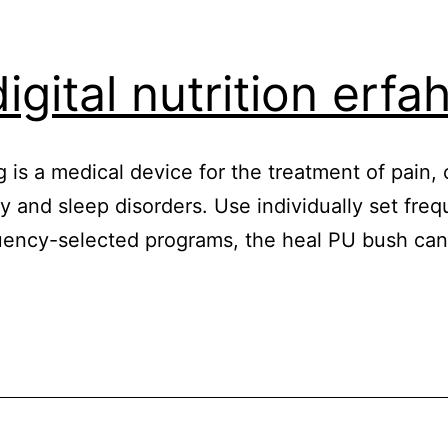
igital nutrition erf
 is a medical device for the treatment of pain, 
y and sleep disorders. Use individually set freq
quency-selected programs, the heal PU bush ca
* * *
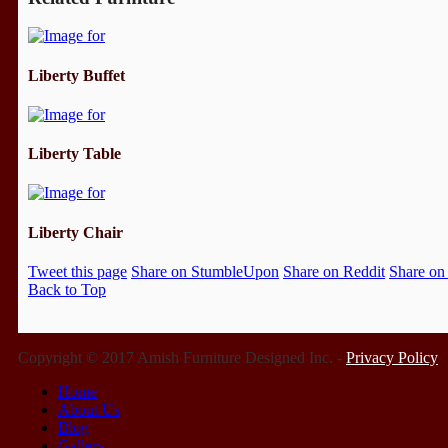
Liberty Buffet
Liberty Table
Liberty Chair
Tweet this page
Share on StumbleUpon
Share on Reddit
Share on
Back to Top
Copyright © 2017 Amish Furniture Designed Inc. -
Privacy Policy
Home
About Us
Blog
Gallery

__What you should do__
Go through the material above and output exactly the lines from the one containing "is a medical" through the one containing "quency-selected programs, the heal PU bush ca".

__Expected output__
 is a medical device for the treatment of pain, 
y and sleep disorders. Use individually set freq
quency-selected programs, the heal PU bush ca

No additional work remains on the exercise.